On the morning of July 27, 1977, band manager Peter Grant held a press conference in the lobby of the Maison Dupuy hotel, and announced the cancellation of the July 30 concert at Superdome, as well as the shows for Chicago (August 3) and Buffalo (August 6). 80,000 tickets for the Superdome had already been sold. The remaining tour dates were cancelled a week later. Plant, Cole, Bonham, and Plant’s personal assistant Dennis Sheehan, immediately flew back home to England on the next available commercial flight via Newark to Heathrow, London on British Airways. Because of the short turn around in time, Caesar’s Chariot was unavailable. Bonham and Plant then flew via private jet to Birmingham, and were met by Robert’s father at Birmingham airport, who stated: “Karac was the apple of Robert’s eye. They idolized one another.” The Plant family were shielded from the media and instead Swan Song Records representative Moira Bellas spoke on their behalf. Karac’s funeral and cremation was held in the first week of August 1977, in the old county of Hereford and Worcester.

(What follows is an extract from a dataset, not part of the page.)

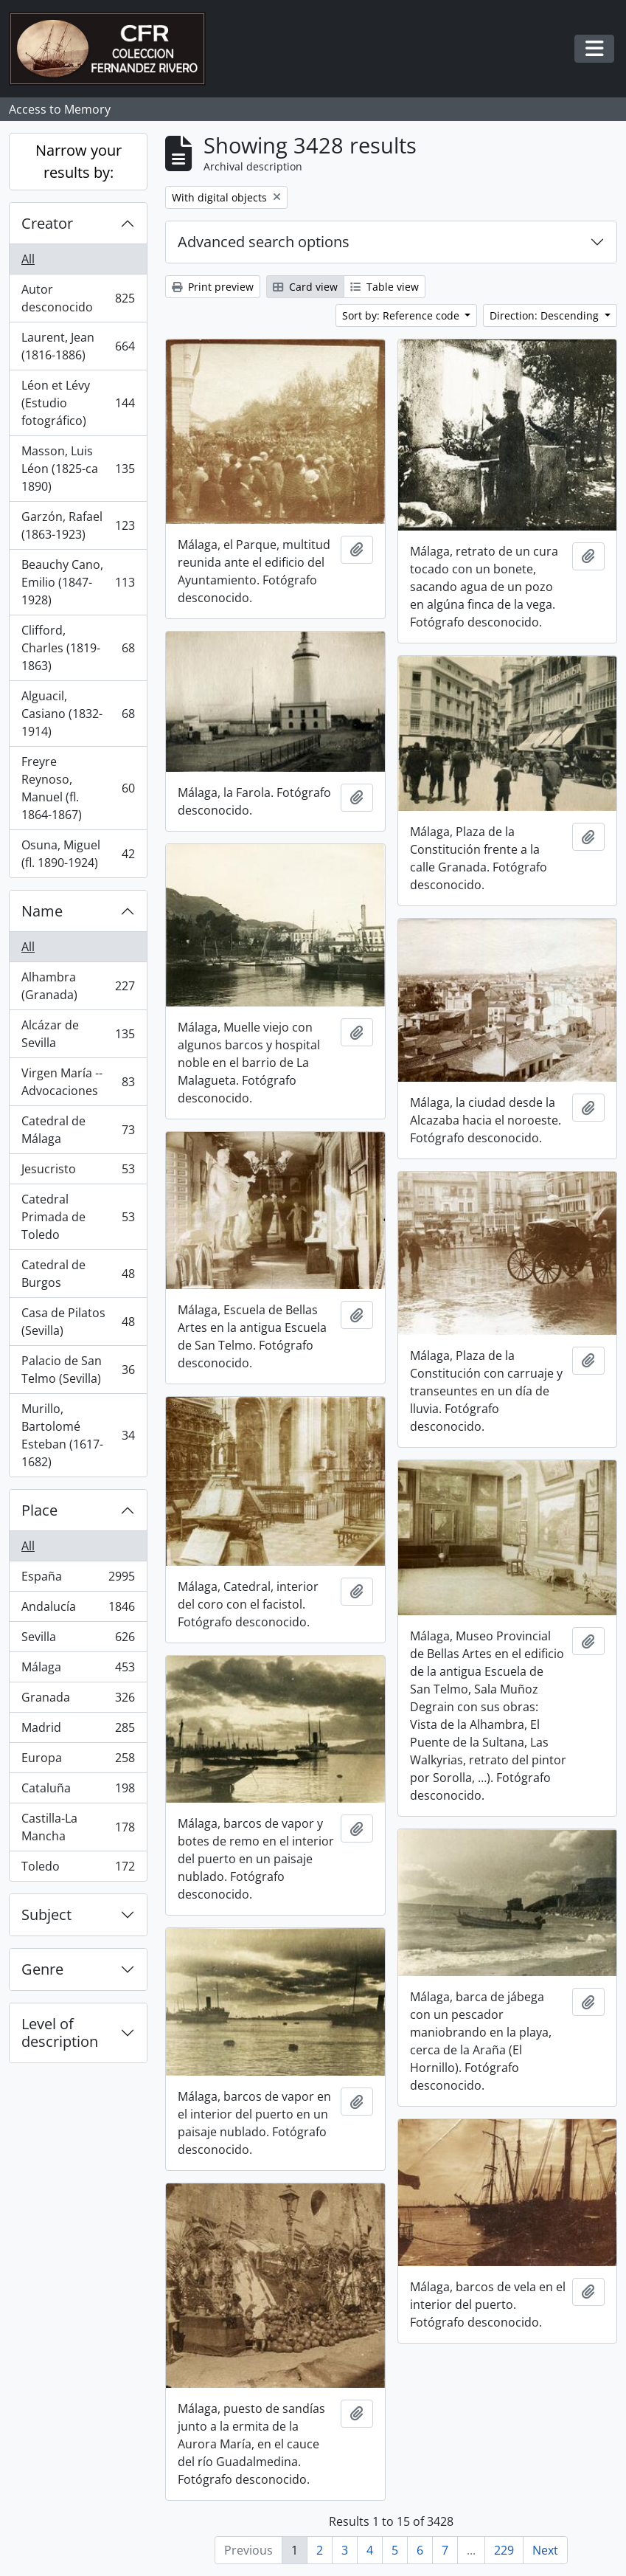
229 (504, 2550)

His passing had an immediate and profound effect on Robert and the future of Led Zeppelin. For months Plant did not want to leave his family and farm in the West Midlands, and he briefly thought about leaving the music business altogether, to become a teacher in the Rudolf Steiner method. It was only after Bonham’s assurances that he decided to make a tentative return to public life at the end of April 1978.
Plant would dedicate the tune All My Love to Karac, and in 1993, Plant released the song I Believe which put into words his thoughts he kept for years to himself over the grief of losing his son. The song Carouselambra is also believed to be linked to the events surrounding Karac’s passing.